= J. Merrill Knapp =

American musicologist and academic

John Merrill Knapp (May 9, 1914 – March 7, 1993) was an American musicologist and academic. He was considered an authority on the life and works of George Frideric Handel. Born in New York City, Knapp graduated from the Hotchkiss School before entering Yale University where he earned a Bachelor of Arts in 1936 and was a member of Skull and Bones. He then taught briefly at The Thacher School in Ojai, California before returning to Yale to assume the post of assistant director of the Yale Glee Club. He left there to pursue graduate studies at Columbia University where he earned a Master of Music degree. He served as an operations officer in the Third Fleet of United States Navy during World War II (1942-1946); earning two service stars and a commendation ribbon.
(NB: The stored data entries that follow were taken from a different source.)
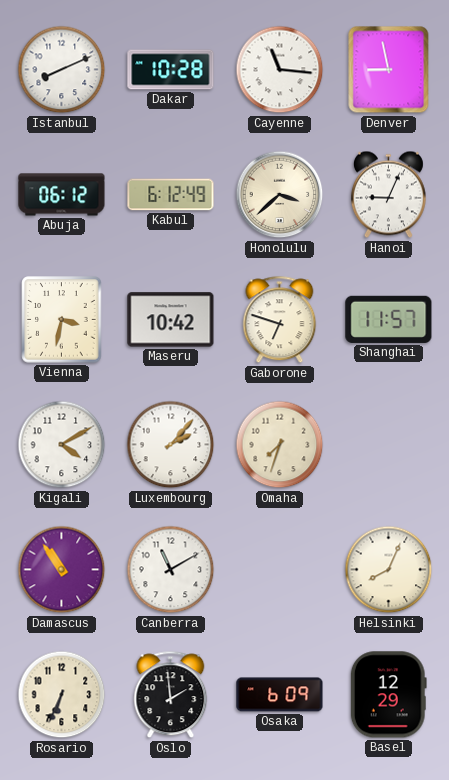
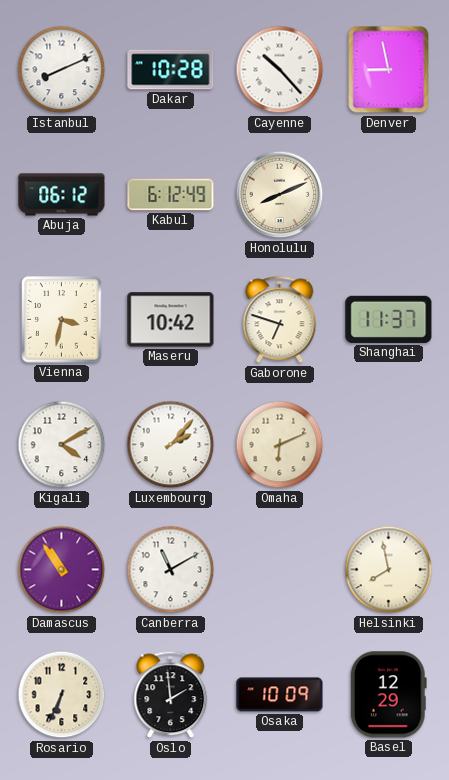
Cayenne: 11:16 -> 10:23
Honolulu: 3:38 -> 8:11
Hanoi: 9:04 -> none
Shanghai: 11:57 -> 11:37
Omaha: 7:33 -> 6:11
Helsinki: 8:04 -> 7:58
Osaka: 6:09 -> 10:09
In 1946 Knapp was hired as a music instructor at Princeton University. He remained at Princeton for the next 36 years, working as an assistant professor (1947-1953), associate professor (1953-1961), and full professor (1961-1982). He was chairman of Princeton's music department from 1949-1951, and served as Dean of the whole college from 1961-1966. He served as director of the Princeton Glee Club from 1941-1943 and 1946-1952. Upon his retirement in 1982 he was named a professor emeritus of music at Princeton. He died of prostate cancer in 1993 at Princeton Medical Center.